Im Herbst 2022 stand Braunöder unter Schmid in den 16 Ligarunden stets in der Startelf, wurde sechsmal zwischen der 73. und 89. Minute ausgetauscht. Bei Wimmer begann er in 16 Runden nur elfmal, spielte nur viermal durch. Viermal wurde er eingetauscht, einmal durfte er nur aufwärmen. Die Bilanz im Herbst 2023: Achtmal unter den ersten elf, achtmal eingetauscht, einmal gesperrt. Im Trainingslager auf Malta gab es keine Anzeichen für den Neubeginn: Beim 0:0 im ersten Spiel des Tipsport-Turniers am Sprunggelenk verletzt, danach nicht mehr voll belastbar. Jetzt wäre er es wieder. Aber das wird bei Como. Und das kann nicht der richtige Schritt des Burgenländers für ein Durchstarten sein. Deshalb muss auch Braunöders Berater hinterfragt werden. Das ist der 50 jährige Christian Nerlinger, der Spieler bei Kaiserslautern, den Glasgow Rangers, Borussia Dortmund und Bayern war, sechsmal den deutschen Teamdress trug, ab 2009 Sportchef bei Bayern war, ehe er im Sommer 2012 nach Bayerns bisher letzter titellosen Saison im Schatten von Borussia Dortmund und ihrem damaligen Trainer Jürgen Klopp gehen musste und durch Matthias Sammer ersetzt wurde. Zu den Klienten von „CN Sports“, wie Nerlingers Agentur heißt, gehört auch der Ex-Rapider Nicolas Kühn. Como bemühte sich auch um ihn, doch das Angebot von Celtic Glasgow war dann sowohl für Kühn als auch für Rapid attraktiver. Als „Folge“ daraus brachte Nerlinger Braunöder nach Como.

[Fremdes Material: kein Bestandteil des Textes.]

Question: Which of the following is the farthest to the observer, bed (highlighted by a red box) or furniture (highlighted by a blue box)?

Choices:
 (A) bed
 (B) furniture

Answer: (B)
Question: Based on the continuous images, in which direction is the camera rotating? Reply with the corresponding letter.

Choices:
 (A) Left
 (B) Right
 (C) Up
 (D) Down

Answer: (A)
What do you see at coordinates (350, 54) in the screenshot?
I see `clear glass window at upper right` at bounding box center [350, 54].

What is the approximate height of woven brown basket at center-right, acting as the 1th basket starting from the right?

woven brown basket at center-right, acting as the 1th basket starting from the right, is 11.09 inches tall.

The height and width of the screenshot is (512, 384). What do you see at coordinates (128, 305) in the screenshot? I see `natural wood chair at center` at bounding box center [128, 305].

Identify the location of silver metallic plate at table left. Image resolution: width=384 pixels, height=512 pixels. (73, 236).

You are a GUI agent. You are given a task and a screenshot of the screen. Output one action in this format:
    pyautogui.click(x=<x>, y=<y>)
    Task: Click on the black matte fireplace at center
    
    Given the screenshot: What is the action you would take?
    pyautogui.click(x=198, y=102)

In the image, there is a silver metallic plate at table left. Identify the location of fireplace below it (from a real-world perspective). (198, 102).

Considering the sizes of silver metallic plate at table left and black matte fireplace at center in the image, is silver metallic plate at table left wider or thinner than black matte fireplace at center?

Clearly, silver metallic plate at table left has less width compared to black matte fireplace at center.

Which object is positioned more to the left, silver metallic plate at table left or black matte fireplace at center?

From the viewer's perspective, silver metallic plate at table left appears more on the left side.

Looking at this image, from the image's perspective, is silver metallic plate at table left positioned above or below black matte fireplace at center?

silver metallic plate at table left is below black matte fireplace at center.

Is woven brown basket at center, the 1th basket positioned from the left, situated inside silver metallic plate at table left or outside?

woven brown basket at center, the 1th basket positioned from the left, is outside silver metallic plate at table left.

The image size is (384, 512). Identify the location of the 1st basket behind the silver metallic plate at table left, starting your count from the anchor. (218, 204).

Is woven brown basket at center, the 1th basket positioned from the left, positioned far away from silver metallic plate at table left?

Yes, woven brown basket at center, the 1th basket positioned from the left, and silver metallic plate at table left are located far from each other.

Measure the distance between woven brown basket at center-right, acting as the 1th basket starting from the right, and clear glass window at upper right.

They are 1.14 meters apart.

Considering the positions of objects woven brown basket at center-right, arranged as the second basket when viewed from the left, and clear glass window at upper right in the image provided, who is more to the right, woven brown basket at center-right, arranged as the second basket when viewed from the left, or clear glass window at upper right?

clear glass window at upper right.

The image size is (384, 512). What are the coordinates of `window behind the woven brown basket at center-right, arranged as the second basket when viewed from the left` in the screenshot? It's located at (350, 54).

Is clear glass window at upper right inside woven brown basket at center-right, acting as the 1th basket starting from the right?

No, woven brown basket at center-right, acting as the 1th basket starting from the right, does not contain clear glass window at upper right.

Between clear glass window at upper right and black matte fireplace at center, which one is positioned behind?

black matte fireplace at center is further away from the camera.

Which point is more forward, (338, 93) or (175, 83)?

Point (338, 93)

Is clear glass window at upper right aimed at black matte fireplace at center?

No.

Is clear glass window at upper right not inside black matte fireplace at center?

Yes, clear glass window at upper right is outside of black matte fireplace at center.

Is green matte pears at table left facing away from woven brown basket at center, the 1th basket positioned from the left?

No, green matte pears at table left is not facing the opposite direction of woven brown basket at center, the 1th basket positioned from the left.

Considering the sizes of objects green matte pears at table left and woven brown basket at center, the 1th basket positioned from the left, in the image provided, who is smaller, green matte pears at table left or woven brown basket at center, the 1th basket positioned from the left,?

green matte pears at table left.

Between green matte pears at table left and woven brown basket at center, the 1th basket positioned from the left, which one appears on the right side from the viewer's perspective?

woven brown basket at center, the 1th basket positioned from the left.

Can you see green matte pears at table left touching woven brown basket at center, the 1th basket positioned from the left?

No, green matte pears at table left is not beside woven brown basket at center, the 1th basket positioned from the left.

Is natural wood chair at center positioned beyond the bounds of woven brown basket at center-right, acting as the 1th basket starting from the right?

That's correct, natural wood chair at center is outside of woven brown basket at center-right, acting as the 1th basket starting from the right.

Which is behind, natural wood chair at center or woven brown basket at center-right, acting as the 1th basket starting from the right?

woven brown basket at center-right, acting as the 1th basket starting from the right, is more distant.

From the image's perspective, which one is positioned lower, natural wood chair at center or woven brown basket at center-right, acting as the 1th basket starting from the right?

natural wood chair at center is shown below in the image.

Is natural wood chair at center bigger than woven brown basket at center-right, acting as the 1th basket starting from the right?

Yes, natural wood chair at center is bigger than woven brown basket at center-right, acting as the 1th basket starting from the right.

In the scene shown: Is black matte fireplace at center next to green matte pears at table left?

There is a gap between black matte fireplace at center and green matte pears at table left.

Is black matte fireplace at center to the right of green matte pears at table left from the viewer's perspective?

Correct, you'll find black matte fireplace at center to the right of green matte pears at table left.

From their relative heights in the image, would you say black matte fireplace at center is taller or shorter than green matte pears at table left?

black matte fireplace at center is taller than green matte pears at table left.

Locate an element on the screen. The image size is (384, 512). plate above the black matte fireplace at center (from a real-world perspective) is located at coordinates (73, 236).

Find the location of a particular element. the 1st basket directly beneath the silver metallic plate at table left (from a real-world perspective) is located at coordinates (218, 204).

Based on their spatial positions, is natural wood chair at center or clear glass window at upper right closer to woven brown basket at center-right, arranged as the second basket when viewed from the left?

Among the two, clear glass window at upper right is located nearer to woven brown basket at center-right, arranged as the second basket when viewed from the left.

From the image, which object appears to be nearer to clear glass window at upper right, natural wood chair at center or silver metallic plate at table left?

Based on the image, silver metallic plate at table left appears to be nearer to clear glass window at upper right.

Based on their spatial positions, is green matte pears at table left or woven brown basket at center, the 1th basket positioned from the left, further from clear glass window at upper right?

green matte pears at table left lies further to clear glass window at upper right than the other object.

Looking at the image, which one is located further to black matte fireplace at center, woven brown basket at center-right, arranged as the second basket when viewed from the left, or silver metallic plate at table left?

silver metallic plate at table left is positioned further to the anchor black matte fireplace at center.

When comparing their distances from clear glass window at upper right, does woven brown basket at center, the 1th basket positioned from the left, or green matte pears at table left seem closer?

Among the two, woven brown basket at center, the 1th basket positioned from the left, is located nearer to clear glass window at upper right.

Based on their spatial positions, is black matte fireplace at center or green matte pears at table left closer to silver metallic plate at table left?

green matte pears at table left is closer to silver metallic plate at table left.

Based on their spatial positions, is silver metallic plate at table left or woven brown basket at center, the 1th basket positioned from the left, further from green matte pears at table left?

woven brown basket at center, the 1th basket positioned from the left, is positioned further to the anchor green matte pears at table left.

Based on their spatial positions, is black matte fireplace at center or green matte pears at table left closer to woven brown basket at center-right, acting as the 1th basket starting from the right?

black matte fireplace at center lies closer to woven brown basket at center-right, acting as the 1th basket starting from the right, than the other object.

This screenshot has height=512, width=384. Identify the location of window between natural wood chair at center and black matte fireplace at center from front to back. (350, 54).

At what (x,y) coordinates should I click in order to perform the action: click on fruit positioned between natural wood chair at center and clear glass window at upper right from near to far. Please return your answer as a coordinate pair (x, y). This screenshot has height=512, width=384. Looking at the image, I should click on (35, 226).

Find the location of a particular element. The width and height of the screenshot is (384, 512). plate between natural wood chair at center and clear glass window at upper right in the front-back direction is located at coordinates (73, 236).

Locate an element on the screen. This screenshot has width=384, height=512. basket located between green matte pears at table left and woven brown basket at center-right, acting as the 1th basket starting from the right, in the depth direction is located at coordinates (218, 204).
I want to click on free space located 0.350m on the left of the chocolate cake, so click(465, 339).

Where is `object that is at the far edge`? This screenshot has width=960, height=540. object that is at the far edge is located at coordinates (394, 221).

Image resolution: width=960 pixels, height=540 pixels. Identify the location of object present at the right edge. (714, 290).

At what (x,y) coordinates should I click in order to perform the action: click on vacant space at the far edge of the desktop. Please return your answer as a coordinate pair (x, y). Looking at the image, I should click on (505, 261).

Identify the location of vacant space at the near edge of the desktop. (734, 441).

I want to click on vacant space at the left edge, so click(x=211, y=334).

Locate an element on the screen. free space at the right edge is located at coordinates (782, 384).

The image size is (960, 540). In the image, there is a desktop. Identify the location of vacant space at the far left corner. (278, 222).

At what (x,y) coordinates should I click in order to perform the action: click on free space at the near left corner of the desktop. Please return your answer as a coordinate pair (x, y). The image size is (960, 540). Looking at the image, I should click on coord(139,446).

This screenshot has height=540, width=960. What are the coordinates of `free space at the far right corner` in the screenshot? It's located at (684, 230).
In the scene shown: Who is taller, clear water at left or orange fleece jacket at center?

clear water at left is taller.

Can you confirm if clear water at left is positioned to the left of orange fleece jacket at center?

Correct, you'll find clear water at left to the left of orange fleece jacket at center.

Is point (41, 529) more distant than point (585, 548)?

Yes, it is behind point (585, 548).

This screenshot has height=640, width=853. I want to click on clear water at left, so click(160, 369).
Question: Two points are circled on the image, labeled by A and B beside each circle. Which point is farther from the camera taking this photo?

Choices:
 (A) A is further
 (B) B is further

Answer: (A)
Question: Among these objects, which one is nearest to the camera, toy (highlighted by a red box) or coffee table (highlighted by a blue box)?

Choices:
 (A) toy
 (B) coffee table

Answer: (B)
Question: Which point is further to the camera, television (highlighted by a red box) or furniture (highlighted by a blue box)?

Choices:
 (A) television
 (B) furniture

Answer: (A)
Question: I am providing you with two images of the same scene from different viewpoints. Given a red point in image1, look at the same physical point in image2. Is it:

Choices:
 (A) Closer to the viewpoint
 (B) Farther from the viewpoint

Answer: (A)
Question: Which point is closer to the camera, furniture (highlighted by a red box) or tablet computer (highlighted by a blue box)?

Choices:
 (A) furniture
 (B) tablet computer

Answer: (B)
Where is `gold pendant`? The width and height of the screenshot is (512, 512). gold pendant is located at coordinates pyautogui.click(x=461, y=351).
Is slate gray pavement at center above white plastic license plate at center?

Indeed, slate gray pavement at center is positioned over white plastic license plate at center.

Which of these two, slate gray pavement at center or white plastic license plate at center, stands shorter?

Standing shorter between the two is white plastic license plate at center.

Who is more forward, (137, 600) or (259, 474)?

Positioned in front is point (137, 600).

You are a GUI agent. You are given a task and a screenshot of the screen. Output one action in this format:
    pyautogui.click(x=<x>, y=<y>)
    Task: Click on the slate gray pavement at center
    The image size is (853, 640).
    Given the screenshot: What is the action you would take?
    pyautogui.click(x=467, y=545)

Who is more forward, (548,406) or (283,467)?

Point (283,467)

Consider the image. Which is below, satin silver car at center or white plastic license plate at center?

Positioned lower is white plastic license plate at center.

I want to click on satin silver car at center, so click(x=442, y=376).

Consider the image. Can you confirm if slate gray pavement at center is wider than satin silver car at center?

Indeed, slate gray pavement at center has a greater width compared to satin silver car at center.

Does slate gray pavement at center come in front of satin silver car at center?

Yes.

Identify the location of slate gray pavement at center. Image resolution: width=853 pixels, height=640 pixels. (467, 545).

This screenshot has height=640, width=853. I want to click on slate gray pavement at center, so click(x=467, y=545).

Zuvor versuchte Schmid ihn nach Wolfsberg zu locken. Dazu hätte Austrias Sportvorstand Jürgen Werner sicher keine Zustimmung gegeben. Dem Wechsel nach Como stimmte er erst zu, als Braunöder seinen Vertrag um ein Jahr bis 2026 verlängerte. Damit verbesserte sich Austrias Position, falls es im Sommer um einen endgültigen Kauf gehen sollte. Die Leihgebühr bis Sommer wird die violetten Finanzen nicht entscheidend aufbessern. Como liegt nach 21 von 38 Runden der Serie B sechs Punkte hinter Parma auf Rang zwei, der zum Aufstieg reichen würde. Der Vorsprung auf Cremonese und Venezia beträgt nur je einen Punkt. Den bekanntesten Namen rund um Comos Mannschaft hat der spanische Assistent des walisischen Trainers Osian Roberts: Cesc Fabregas gelang eine glanzvolle Karriere als Mittelfeldstar bei Arsenal, Barcelona, Chelsea und Monaco, in der er Meister in England und Spanien wurde. Letzte Saison bestritt er noch 17 Partien für Como, ehe er in den Trainerstaff kam. In seinen 110 Länderspielen wurde Fabregas einmal Weltmeister und zweimal Europameister, erstmals 2008 in Wien. Comos Stürmer Patrick Curtone begann seine Karriere bei Milan. Seit 2019 spielte er bei Wolverhampton, Fiorentina, Valencia und Empoli.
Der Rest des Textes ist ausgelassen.